▶ **Exercise requirements**
Return all lines in the data where the string "panel" can be found.

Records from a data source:
-.-.-
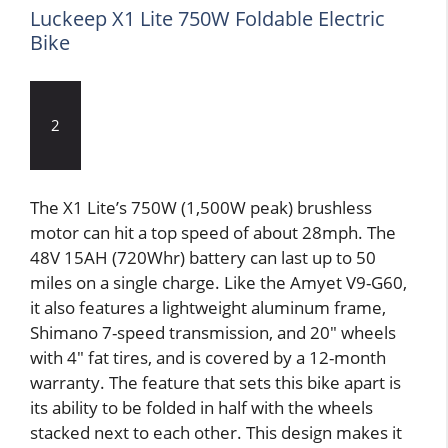
Luckeep X1 Lite 750W Foldable Electric
Bike
2
The X1 Lite’s 750W (1,500W peak) brushless
motor can hit a top speed of about 28mph. The
48V 15AH (720Whr) battery can last up to 50
miles on a single charge. Like the Amyet V9-G60,
it also features a lightweight aluminum frame,
Shimano 7-speed transmission, and 20″ wheels
with 4″ fat tires, and is covered by a 12-month
warranty. The feature that sets this bike apart is
its ability to be folded in half with the wheels
stacked next to each other. This design makes it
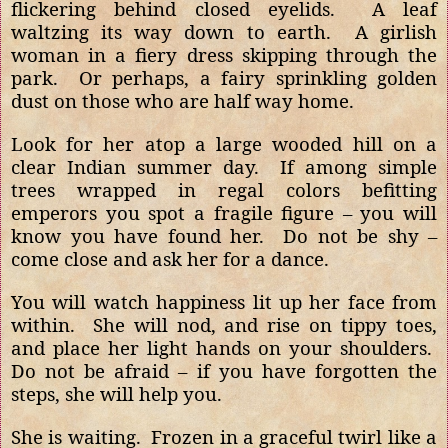
flickering behind closed eyelids.
A leaf
waltzing its way down to earth.
A girlish
woman in a fiery dress skipping through the
park.
Or perhaps, a fairy sprinkling golden
dust on those who are half way home.
Look for her atop a large wooded hill on a
clear Indian summer day.
If among simple
trees wrapped in regal colors befitting
emperors you spot a fragile figure – you will
know you have found her.
Do not be shy –
come close and ask her for a dance.
You will watch happiness lit up her face from
within.
She will nod, and rise on tippy toes,
and place her light hands on your shoulders.
Do not be afraid – if you have forgotten the
steps, she will help you.
She is waiting.
Frozen in a graceful twirl like a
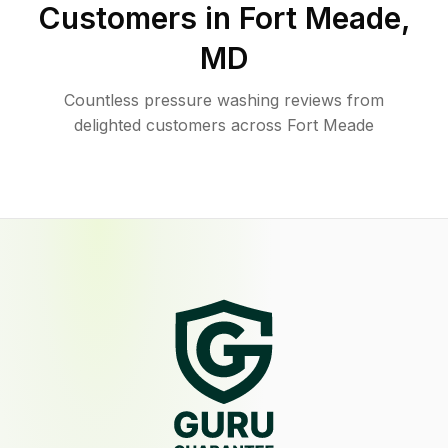
Customers in
Fort Meade
,
MD
Countless pressure washing reviews from
delighted customers across Fort Meade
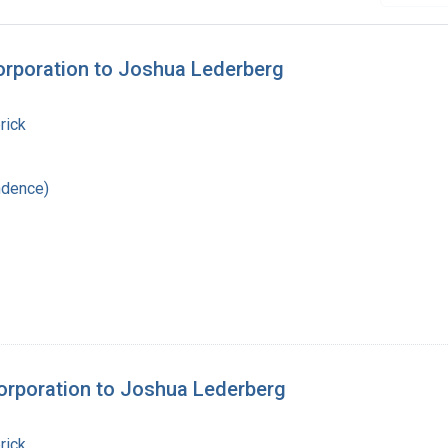
orporation to Joshua Lederberg
rick
ndence)
orporation to Joshua Lederberg
rick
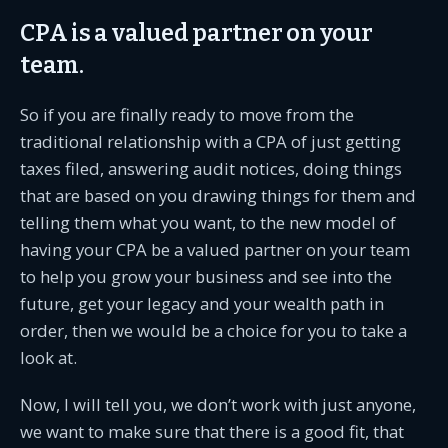
CPA is a valued partner on your
team.
So if you are finally ready to move from the
traditional relationship with a CPA of just getting
taxes filed, answering audit notices, doing things
that are based on you drawing things for them and
telling them what you want, to the new model of
having your CPA be a valued partner on your team
to help you grow your business and see into the
future, get your legacy and your wealth path in
order, then we would be a choice for you to take a
look at.
Now, I will tell you, we don’t work with just anyone,
we want to make sure that there is a good fit, that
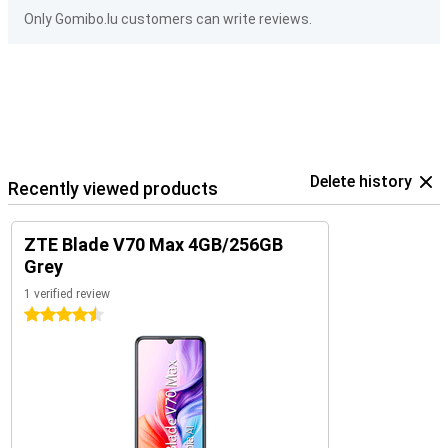
Only Gomibo.lu customers can write reviews.
Delete history
Recently viewed products
ZTE Blade V70 Max 4GB/256GB
Grey
1 verified review
4.5 stars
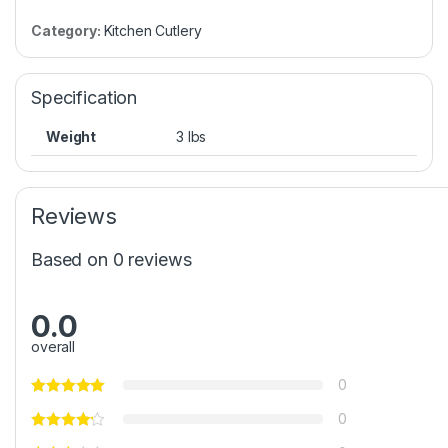
Category:
Kitchen Cutlery
Specification
Weight
3 lbs
Reviews
Based on 0 reviews
0.0
overall
0
0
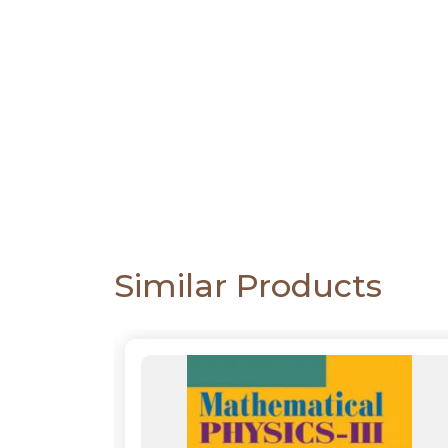
CATALOGUE
Similar Products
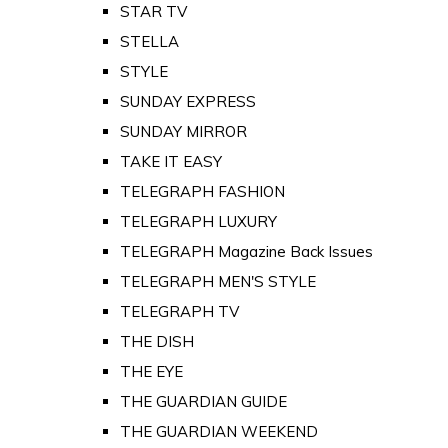
STAR TV
STELLA
STYLE
SUNDAY EXPRESS
SUNDAY MIRROR
TAKE IT EASY
TELEGRAPH FASHION
TELEGRAPH LUXURY
TELEGRAPH Magazine Back Issues
TELEGRAPH MEN'S STYLE
TELEGRAPH TV
THE DISH
THE EYE
THE GUARDIAN GUIDE
THE GUARDIAN WEEKEND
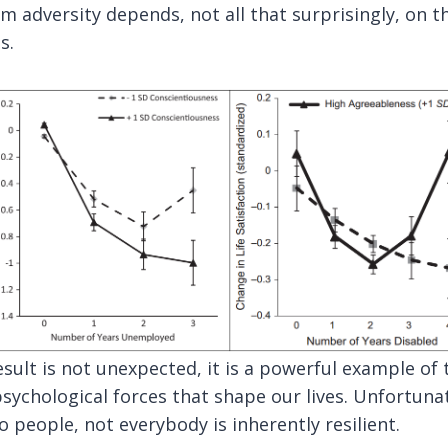
 adversity depends, not all that surprisingly, on t
s.
sult is not unexpected, it is a powerful example of 
sychological forces that shape our lives. Unfortuna
 people, not everybody is inherently resilient.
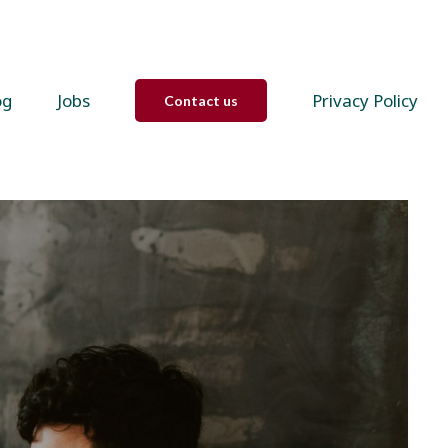
og
Jobs
Privacy Policy
Contact us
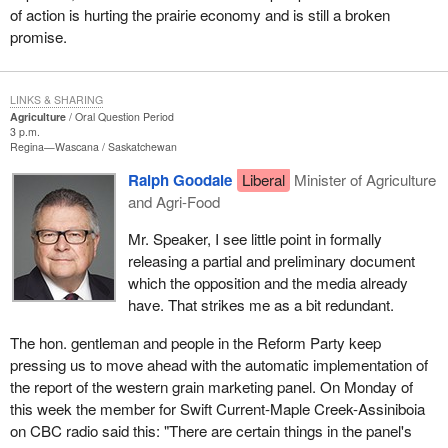
of action is hurting the prairie economy and is still a broken
promise.
LINKS & SHARING
Agriculture
Oral Question Period
3 p.m.
Regina—Wascana
Saskatchewan
Ralph Goodale
Liberal
Minister of Agriculture
and Agri-Food
Mr. Speaker, I see little point in formally
releasing a partial and preliminary document
which the opposition and the media already
have. That strikes me as a bit redundant.
The hon. gentleman and people in the Reform Party keep
pressing us to move ahead with the automatic implementation of
the report of the western grain marketing panel. On Monday of
this week the member for Swift Current-Maple Creek-Assiniboia
on CBC radio said this: "There are certain things in the panel's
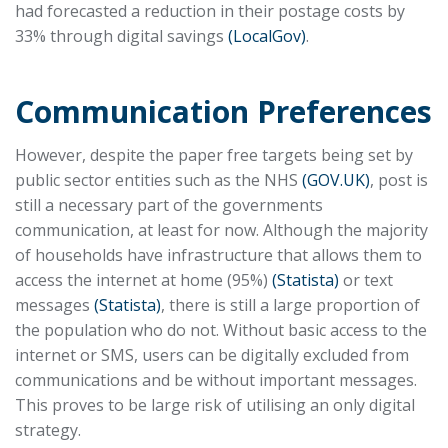
had forecasted a reduction in their postage costs by
33% through digital savings
(LocalGov)
.
Communication Preferences
However, despite the paper free targets being set by
public sector entities such as the NHS
(GOV.UK)
, post is
still a necessary part of the governments
communication, at least for now. Although the majority
of households have infrastructure that allows them to
access the internet at home (95%)
(Statista)
or text
messages
(Statista)
, there is still a large proportion of
the population who do not. Without basic access to the
internet or SMS, users can be digitally excluded from
communications and be without important messages.
This proves to be large risk of utilising an only digital
strategy.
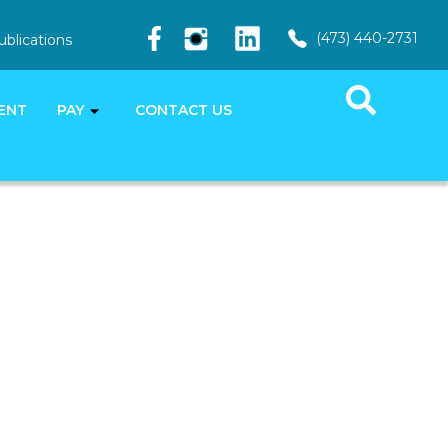
(473) 440-2731
ublications
ENT
PAY
CONTACT US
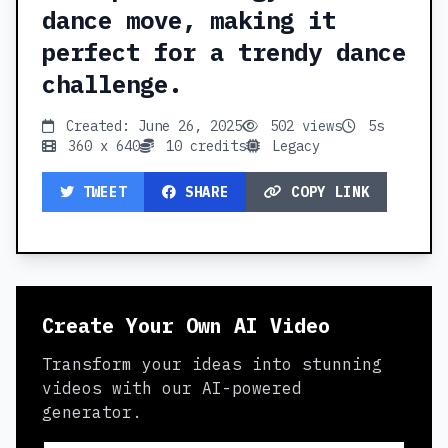
dance move, making it
perfect for a trendy dance
challenge.
Created: June 26, 2025
502 views
5s
360 x 640
10 credits
Legacy
TWEET
SHARE
COPY LINK
Create Your Own AI Video
Transform your ideas into stunning
videos with our AI-powered
generator.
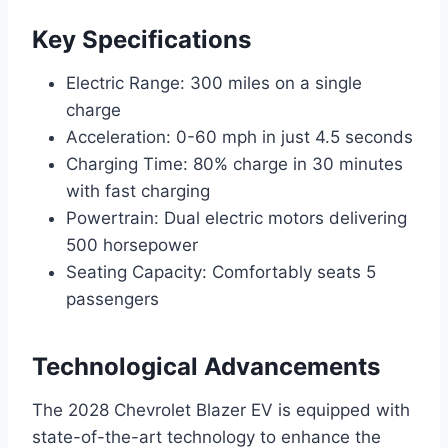
Key Specifications
Electric Range: 300 miles on a single
charge
Acceleration: 0-60 mph in just 4.5 seconds
Charging Time: 80% charge in 30 minutes
with fast charging
Powertrain: Dual electric motors delivering
500 horsepower
Seating Capacity: Comfortably seats 5
passengers
Technological Advancements
The 2028 Chevrolet Blazer EV is equipped with
state-of-the-art technology to enhance the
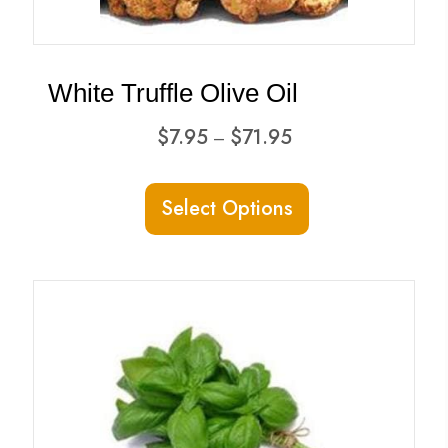
on
the
product
White Truffle Olive Oil
page
Price
$
7.95
$
71.95
–
range:
This
$7.95
Select Options
product
through
has
$71.95
multiple
variants.
The
options
may
be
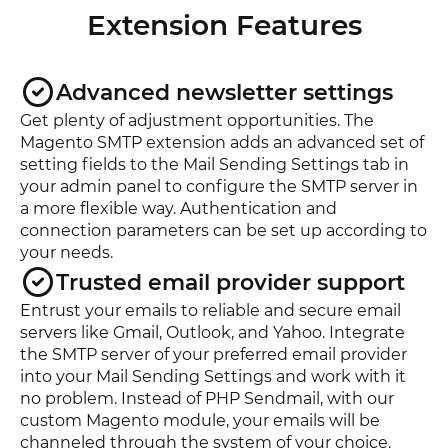
Extension Features
Advanced newsletter settings
Get plenty of adjustment opportunities. The
Magento SMTP extension adds an advanced set of
setting fields to the Mail Sending Settings tab in
your admin panel to configure the SMTP server in
a more flexible way. Authentication and
connection parameters can be set up according to
your needs.
Trusted email provider support
Entrust your emails to reliable and secure email
servers like Gmail, Outlook, and Yahoo. Integrate
the SMTP server of your preferred email provider
into your Mail Sending Settings and work with it
no problem. Instead of PHP Sendmail, with our
custom Magento module, your emails will be
channeled through the system of your choice.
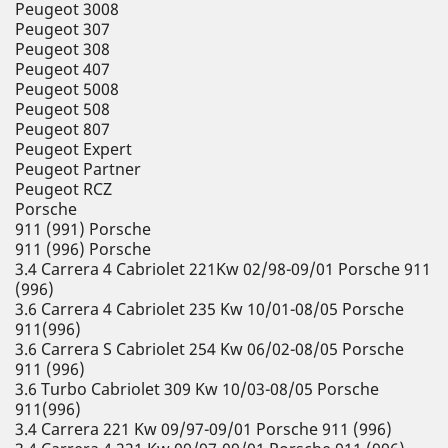
Peugeot 3008
Peugeot 307
Peugeot 308
Peugeot 407
Peugeot 5008
Peugeot 508
Peugeot 807
Peugeot Expert
Peugeot Partner
Peugeot RCZ
Porsche
911 (991) Porsche
911 (996) Porsche
3.4 Carrera 4 Cabriolet 221Kw 02/98-09/01 Porsche 911
(996)
3.6 Carrera 4 Cabriolet 235 Kw 10/01-08/05 Porsche
911(996)
3.6 Carrera S Cabriolet 254 Kw 06/02-08/05 Porsche
911 (996)
3.6 Turbo Cabriolet 309 Kw 10/03-08/05 Porsche
911(996)
3.4 Carrera 221 Kw 09/97-09/01 Porsche 911 (996)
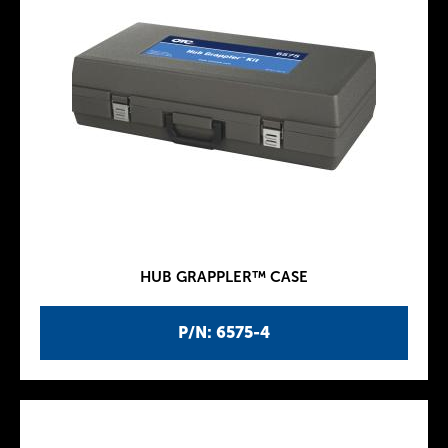
HUB GRAPPLER™ CASE
P/N: 6575-4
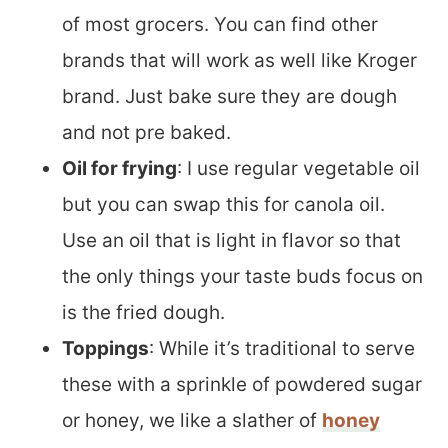
of most grocers. You can find other
brands that will work as well like Kroger
brand. Just bake sure they are dough
and not pre baked.
Oil for frying
: I use regular vegetable oil
but you can swap this for canola oil.
Use an oil that is light in flavor so that
the only things your taste buds focus on
is the fried dough.
Toppings
: While it’s traditional to serve
these with a sprinkle of powdered sugar
or honey, we like a slather of
honey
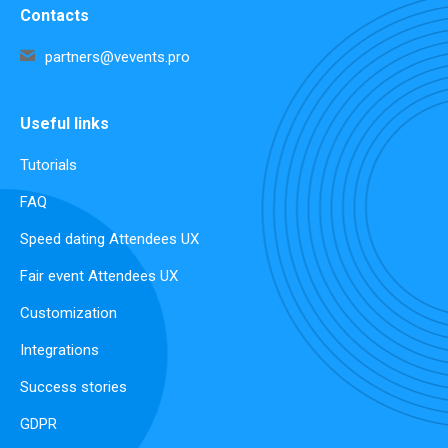
Contacts
partners@vevents.pro
Useful links
Tutorials
FAQ
Speed dating Attendees UX
Fair event Attendees UX
Customization
Integrations
Success stories
GDPR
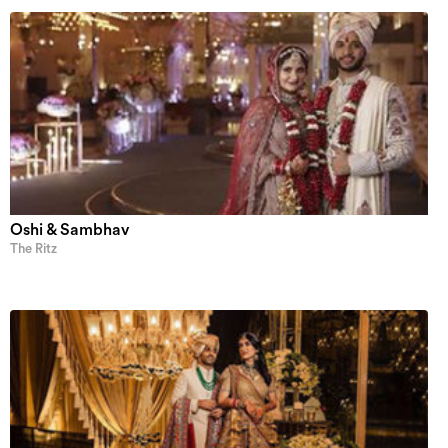
Oshi & Sambhav
The Ritz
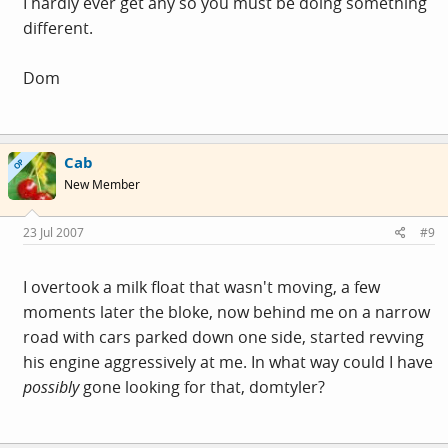
I hardly ever get any so you must be doing something
different.
Dom
Cab
OP
New Member
23 Jul 2007
#9
I overtook a milk float that wasn't moving, a few
moments later the bloke, now behind me on a narrow
road with cars parked down one side, started revving
his engine aggressively at me. In what way could I have
possibly
gone looking for that, domtyler?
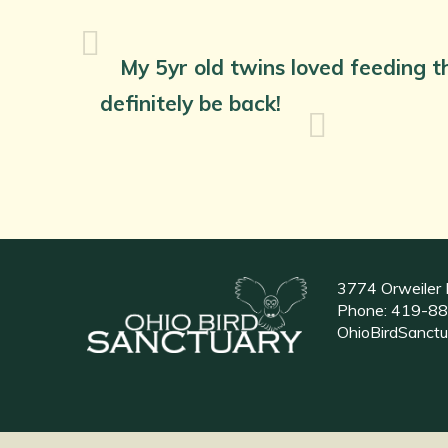
My 5yr old twins loved feeding th
definitely be back!
3774 Orweiler 
Phone:
419-88
OhioBirdSanct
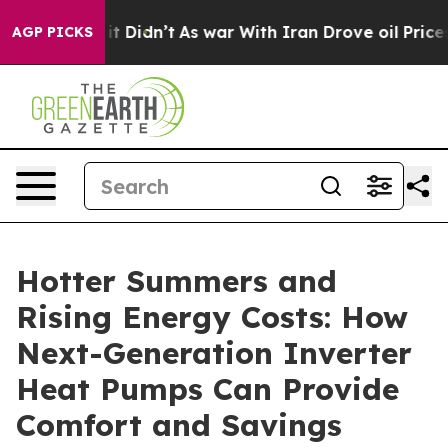
 Well, it Didn’t
As war With Iran Drove oil Prices Hi
AGP PICKS
Hotter Summers and
Rising Energy Costs: How
Next-Generation Inverter
Heat Pumps Can Provide
Comfort and Savings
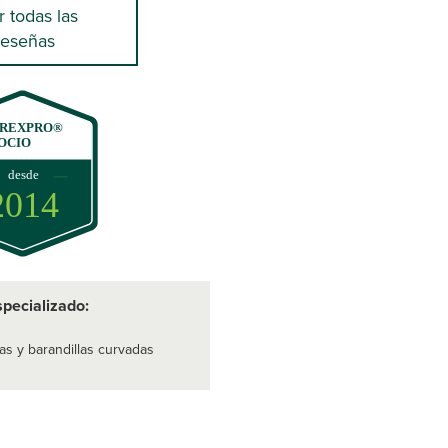
r todas las
reseñas
REXPRO®
OCIO
desde
2014
specializado:
as y barandillas curvadas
-.-.-
▶ **Reply**
the report of the western grain marketing panel. On Monday of
on CBC radio said this: "There are certain things in the panel's
your admin panel to configure the SMTP server in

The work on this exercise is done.